Escrevi esse conto logo abaixo e a única maneira que encontrei para postá-lo foi editar o post anterior e apaga-lo. Que droga ! Espero que gostem do conto mesmo assim.
MEU PAI
Naquela madrugada fria e sem estrelas o menino jazia sentado em sua cama, abraçava as pernas com força e as lágrimas fluíam sem controle algum, contudo era um choro silencioso, ninguém poderia ouvir, somente seus olhos pequenos expressavam o medo que sentia. Não tinha medo do escuro, não teve pesadelo algum, mas quando ouviu o carro chegando seu coração disparou, as luzes na janela do seu quarto tornavam-se assustadoras.
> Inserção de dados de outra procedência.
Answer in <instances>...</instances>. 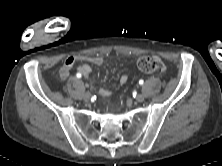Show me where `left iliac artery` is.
<instances>
[{
  "mask_svg": "<svg viewBox=\"0 0 222 166\" xmlns=\"http://www.w3.org/2000/svg\"><path fill=\"white\" fill-rule=\"evenodd\" d=\"M143 83H144L143 80H140V81H139V84H140V85H143Z\"/></svg>",
  "mask_w": 222,
  "mask_h": 166,
  "instance_id": "left-iliac-artery-1",
  "label": "left iliac artery"
}]
</instances>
Sob efeito do álcool seu pai encontrava dificuldades em abrir a porta e naquele dia resolveu quebrar o vidro da sala, resmungava diversos palavrões ao passo que sua mãe abria-lhe a porta. Cuspia palavras ininteligíveis misturadas ao um cheiro etílico e suor, esse cheiro marcaria a infância do menino para sempre, entrava acusando a esposa de adultério e negando a paternidade dos filhos, eram horas de muita tenção onde quase chegavam à um clímax de agressões. Dia após dia as cenas se repetiam, cada vez mais amargas, uma nuvem cinza manteve-se naquela casa durante toda a vida, tudo o que ocorresse dali por diante seriam conseqüência dessas madrugadas insones.
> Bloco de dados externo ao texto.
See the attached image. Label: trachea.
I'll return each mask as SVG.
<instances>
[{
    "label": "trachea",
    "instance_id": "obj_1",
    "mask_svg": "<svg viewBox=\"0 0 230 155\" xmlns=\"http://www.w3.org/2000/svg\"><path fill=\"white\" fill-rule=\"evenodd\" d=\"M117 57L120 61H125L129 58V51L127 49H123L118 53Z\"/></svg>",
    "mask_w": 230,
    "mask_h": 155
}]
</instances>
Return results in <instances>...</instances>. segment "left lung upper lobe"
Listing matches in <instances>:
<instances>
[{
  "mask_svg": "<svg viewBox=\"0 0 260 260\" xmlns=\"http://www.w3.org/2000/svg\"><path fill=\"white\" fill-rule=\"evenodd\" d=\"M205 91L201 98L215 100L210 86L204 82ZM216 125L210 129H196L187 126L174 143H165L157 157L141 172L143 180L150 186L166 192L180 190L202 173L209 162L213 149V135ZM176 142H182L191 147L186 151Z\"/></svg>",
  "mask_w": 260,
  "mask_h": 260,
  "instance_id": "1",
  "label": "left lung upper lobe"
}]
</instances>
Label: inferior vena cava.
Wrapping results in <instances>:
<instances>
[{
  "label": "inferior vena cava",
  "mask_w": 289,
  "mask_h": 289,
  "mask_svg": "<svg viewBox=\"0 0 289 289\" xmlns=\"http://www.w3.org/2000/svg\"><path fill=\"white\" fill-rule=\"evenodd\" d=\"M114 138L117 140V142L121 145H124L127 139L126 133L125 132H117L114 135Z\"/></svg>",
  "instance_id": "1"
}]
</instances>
E o menino cresceu, cercado de incertezas e de dores que perduram nesses dias tristes, a certeza de que nunca recebeu nenhum tipo de carinho do pai nem reconhecimento de algo o magoa muito, é um passado que gosta de guardar em um baú empoeirado em cima do armário juntamente com os seus fracassos. Não teve um exemplo a ser seguido, mesmo assim caminhou com seus próprios pés na direção que julgou ser a melhor, mesmo achando que a vida poderia ter sido mais simples se a coisas não fossem postas desta maneira, mesmo achando ser injusto não ter um pai. Só que nem sempre a cabeça está erguida, e nesses outonos não são só as folhas que caem, nesses dias em que a garoa insiste em cair as dores e lembranças teimam em voltar, sendo impossível conter a tristeza. Não há ninguém na rua e ele chora, chora feito um garotinho sentado em sua cama, morrendo de medo, pois seu pai chegará alcoolizado em breve. A chuva cai levemente sobre seu rosto misturando-se às lágrimas.